Dr Paul Wood

Human Resilience

Dr Paul Wood

As an 18-year-old, Dr Paul Wood was completely off the rails. He wasn't coping with the impending death of his mother, he was dependent on drugs, and was an unemployed high-school dropout who was committing crimes to feed his habit.

Two days after his mother died, he lost control when his then drug dealer attempted to sexually assault him. Paul was convicted of murder for this offence and then spent more than a decade in some of New Zealand's toughest prisons. During this period Paul became the first person in New Zealand’s history to progress through undergraduate and Masters degrees while in prison. He was also the first person to begin a Doctorate while incarcerated. Paul's educational pursuits dovetailed with a journey of personal exploration and change, both of which gave him a profound understanding of the ingredients required to successfully strive towards our potential, deal with the challenges of change, and build the mental toughness and resilience necessary to flourish in adversity.

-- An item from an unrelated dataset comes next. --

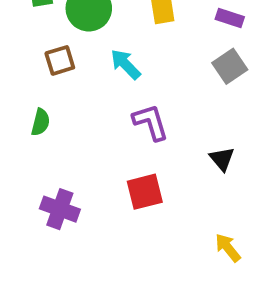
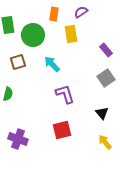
purple rectangle: (230, 18) -> (106, 50), moved, turned 32
gray square: (230, 66) -> (106, 78), moved
yellow arrow: (228, 248) -> (105, 142), moved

On his release, Paul was able to translate this knowledge into strategies for improving leadership effectiveness and organisational culture. As a result, Paul rose rapidly through the ranks to become the senior manager responsible for Training and Development within the multinational professional services firm OPRA Consulting Group. Paul now runs his own practice and has served as a committee member and advisor to a number of boards.

Paul’s presentation style is dynamic, humorous, and deeply authentic. He speaks to the human resilience and provides practical insight on topics such as our capacity for change, how to cope with uncertainty, how to build mental toughness and resilience, the importance of self-reflection and personal accountability in growth, how to identify and maximise our potential and resilience, and how to turn adversity to your advantage.

Human Resilience

Dr Paul Wood will be discussing the key factors involved in striving towards your potential, overcoming the barriers that hold you back, turning adversity to your advantage, and living the most meaningful and enriched life possible. This will be based on Paul’s expertise in psychology and he will be using his personal journey from delinquent to doctor to illustrate these ideas and the lessons he has learnt. In this respect, his session will look at the importance of having realistic ideas about the experience of stress, the need to deliberately work on your self-care and wellbeing, and the importance of not comparing yourself to others and focusing on progress not perfection in the areas that matter most.

Key takeaways:

  • Stress is not a threat to be avoided, but a challenge to be embraced

  • Self-care is a discipline, not a luxury

  • The goal is getting better, not being good.